Ensure config.json has a valid telegram.botToken and Lemonade is running.

Standalone services (for testing or custom setups)

Telegram adapter only: npm run start:telegram or npm run dev:telegram
Generator (model-router): npm run start:generator

Other services (task-memory, logger, planner, executor, critic-agent, rag-service, tool-host, cron-manager) are normally started by the Orchestrator; run them manually only if you are wiring your own pipeline.

Tests

npm test

The suite includes unit tests for Task Memory, RAG Store, graph utils, browser service, and HTTP Get tool, plus an integration test for the conversation archiving flow (src/__tests__/archiving.test.ts).

Reminder System

The bot supports scheduling reminders using natural language:

One-time Reminders

"Remind me in 5 minutes to check the oven"
"Remind me tomorrow at 3pm to call John"
"Remind me next Monday at 9am about the meeting"

Recurring Reminders

"Remind me every day at 9am to take vitamins"
"Remind me every Monday at 10am about the team meeting"
"Remind me every week to review the budget"

Managing Reminders

List active reminders: /reminders
Cancel a reminder: /cancel_reminder <id>

The system uses LLM-powered time parsing to convert natural language expressions into cron expressions, which are then scheduled via the Cron Manager service. When a reminder fires, the bot sends a message back to the user via Telegram.

Message Reliability

The Telegram adapter includes a robust delivery system:

Automatic Escaping: Handles MarkdownV2 special characters.
Plain-text Fallback: If a formatted message fails to send (due to complex entities), the adapter automatically retries as plain text to ensure the user always receives the information.

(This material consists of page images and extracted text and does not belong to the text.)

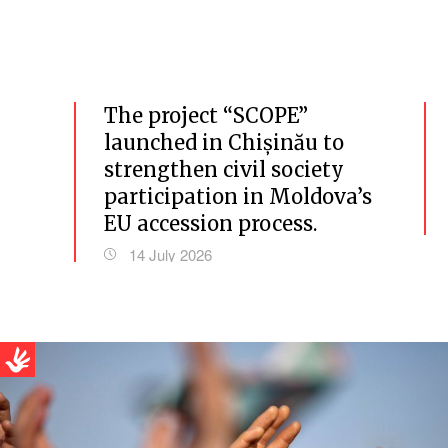
The project “SCOPE”
launched in Chișinău to
strengthen civil society
participation in Moldova’s
EU accession process.
14 July 2026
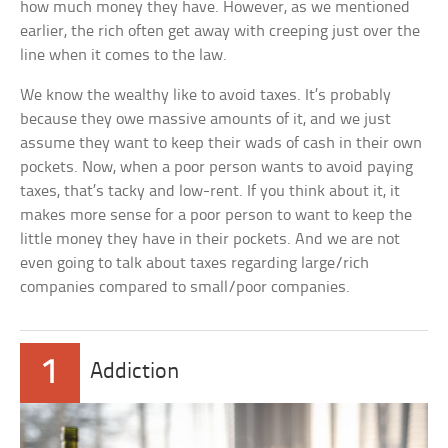
how much money they have. However, as we mentioned
earlier, the rich often get away with creeping just over the
line when it comes to the law.
We know the wealthy like to avoid taxes. It’s probably
because they owe massive amounts of it, and we just
assume they want to keep their wads of cash in their own
pockets. Now, when a poor person wants to avoid paying
taxes, that’s tacky and low-rent. If you think about it, it
makes more sense for a poor person to want to keep the
little money they have in their pockets. And we are not
even going to talk about taxes regarding large/rich
companies compared to small/poor companies.
1
Addiction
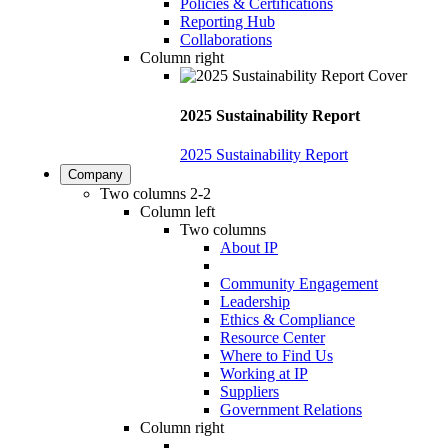
Policies & Certifications
Reporting Hub
Collaborations
Column right
2025 Sustainability Report
2025 Sustainability Report
Company
Two columns 2-2
Column left
Two columns
About IP
Community Engagement
Leadership
Ethics & Compliance
Resource Center
Where to Find Us
Working at IP
Suppliers
Government Relations
Column right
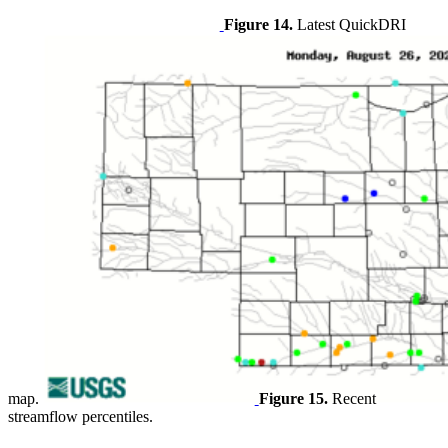
Figure 14.
Latest QuickDRI
map.
Figure 15.
Recent
streamflow percentiles.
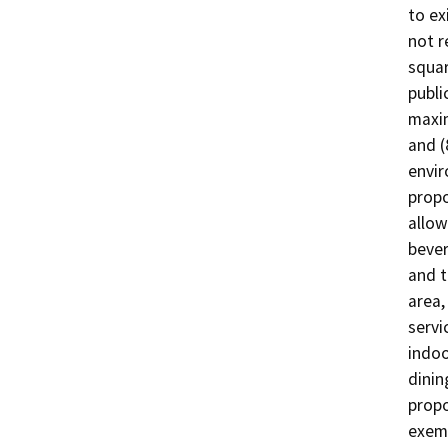
to ex
not r
squar
publi
maxim
and (
envir
propo
allow
bever
and t
area,
servi
indoo
dinin
propo
exem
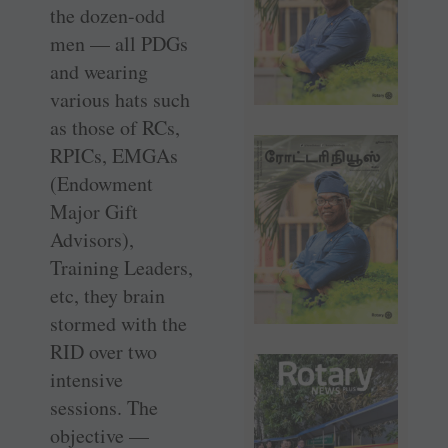
the dozen-odd
men — all PDGs
and wearing
various hats such
as those of RCs,
RPICs, EMGAs
(Endowment
Major Gift
Advisors),
Training Leaders,
etc, they brain
stormed with the
RID over two
intensive
sessions. The
objective —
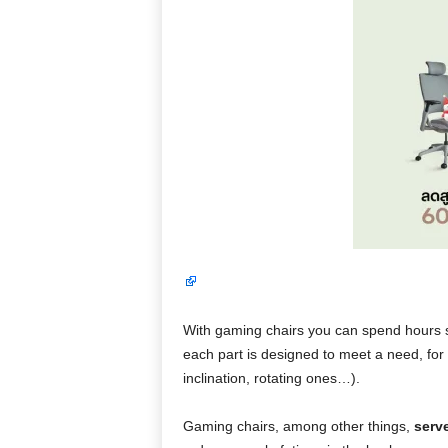
With gaming chairs you can spend hours s
each part is designed to meet a need, for
inclination, rotating ones…).
Gaming chairs, among other things,
serv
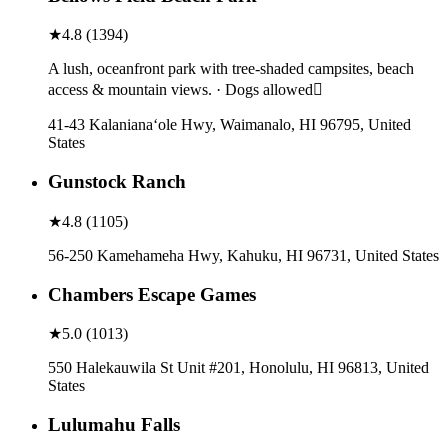
★
4.8
(
1394
)
A lush, oceanfront park with tree-shaded campsites, beach
access & mountain views. · Dogs allowed
41-43 Kalanianaʻole Hwy, Waimanalo, HI 96795, United
States
Gunstock Ranch
★
4.8
(
1105
)
56-250 Kamehameha Hwy, Kahuku, HI 96731, United States
Chambers Escape Games
★
5.0
(
1013
)
550 Halekauwila St Unit #201, Honolulu, HI 96813, United
States
Lulumahu Falls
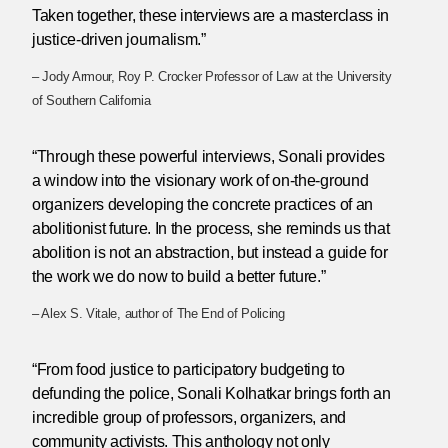
Taken together, these interviews are a masterclass in
justice-driven journalism.”
– Jody Armour, Roy P. Crocker Professor of Law at the University
of Southern California
“Through these powerful interviews, Sonali provides
a window into the visionary work of on-the-ground
organizers developing the concrete practices of an
abolitionist future. In the process, she reminds us that
abolition is not an abstraction, but instead a guide for
the work we do now to build a better future.”
– Alex S. Vitale, author of The End of Policing
“From food justice to participatory budgeting to
defunding the police, Sonali Kolhatkar brings forth an
incredible group of professors, organizers, and
community activists. This anthology not only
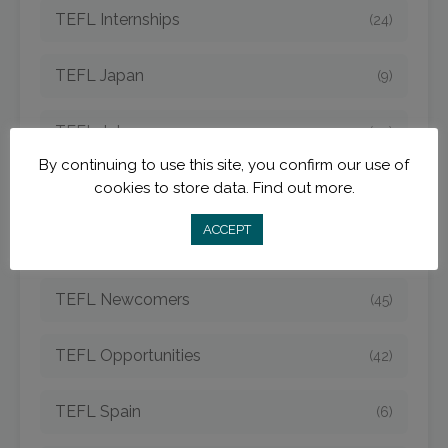
TEFL Internships
(24)
TEFL Japan
(9)
TEFL Jobs
(50)
By continuing to use this site, you confirm our use of
TEFL Korea
cookies to store data.
Find out more.
(14)
ACCEPT
TEFL Mexico
(5)
TEFL Newcomers
(45)
TEFL Opportunities
(42)
TEFL Spain
(6)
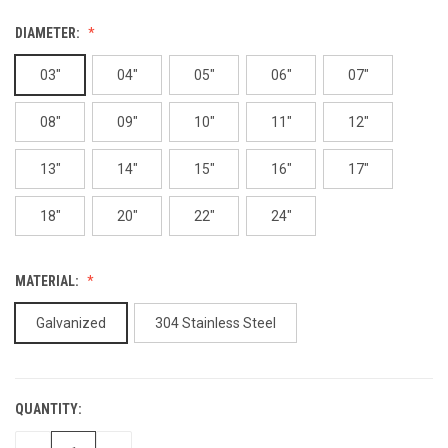
DIAMETER:
03"
04"
05"
06"
07"
08"
09"
10"
11"
12"
13"
14"
15"
16"
17"
18"
20"
22"
24"
MATERIAL:
Galvanized
304 Stainless Steel
QUANTITY:
CURRENT
STOCK:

HTTP Get Tool (Browser-based)

The http_get tool uses Playwright browser automation for handling all websites, including JavaScript-heavy sites and bot-protected pages.

Features

Full Rendering: Uses Playwright to render pages, supporting Single Page Applications (SPAs) and dynamic content
Bot Detection Bypass: Uses Playwright with stealth plugin to bypass common bot detection mechanisms
HTML to Markdown: Automatically converts HTML responses to clean Markdown format (can be disabled)
Realistic Behavior: Simulates human-like browsing with random delays, mouse movements, and scrolling

Usage

The tool accepts these parameters:

url (required): The URL to fetch
convertToMarkdown (optional, default: true for HTML): Convert HTML responses to Markdown

Examples

// Fetch URL (uses browser)
{ "tool": "http_get", "arguments": { "url": "https://example.com" } }

// Keep HTML format
{ "tool": "http_get", "arguments": { "url": "https://example.com", "convertToMarkdown": false } }

Performance

Browser-based: Typically 2-5 seconds, includes realistic delays and JavaScript execution
Browser context reuse improves performance for multiple requests

Configuration

Browser service settings can be configured in config.json:

browserService.headless: Run in headless mode (default: true)
browserService.timeout: Operation timeout in milliseconds (default: 30000)
browserService.enableStealth: Enable stealth plugin (default: true)
browserService.reuseContext: Reuse browser context (default: true)

See Troubleshooting for common issues and debugging tips.

Model Management

The system includes a ModelManagerService that manages Lemonade model lifecycles:

Startup prewarming: On startup, the Orchestrator pre-warms the small and medium models sequentially, so the first request is served without cold-start delay.
On-demand loading: The large model is loaded on demand when needed for a task.
Keep-alive control: Each tier has a configurable keep-alive duration (Lemonade removes a model from VRAM after it has been idle for the configured time).
Concurrency safety: Concurrent warmup requests for the same model are deduplicated — only one /api/chat call is made regardless of how many parallel requests arrive.

Keep-alive defaults

Tier	Default keep-alive	Behavior
small	`10m`	Stays loaded for 10 minutes after last use
medium	`30m`	Stays loaded for 30 minutes after last use
large	`60m`	Stays loaded for 60 minutes after last use

Set keep-alive to -1 (the number) to keep a model loaded indefinitely until Lemonade is restarted.

Monitoring model state

# Check which models are currently loaded in VRAM
lemonade ps

The prewarming start and completion are logged by the Orchestrator (core prefix in logs).

Monitoring Dashboard

ManBot includes a real-time internal monitoring dashboard with a clean, Notion-inspired design.

Features

Task Analytics: Distribution of task statuses (Completed, Failed, Pending) and complexity levels.
System Memory: Real-time document count in RAG and active cron schedules.
Live Event Pipeline: A feed of the most recent intelligence events from the log file.
System Theme Support: Automatically switches between light and dark modes based on your OS settings.

Access

The dashboard is automatically started by the Orchestrator and is available at: http://localhost:3001

You can configure the port using the DASHBOARD_PORT environment variable or by editing config.json (planned).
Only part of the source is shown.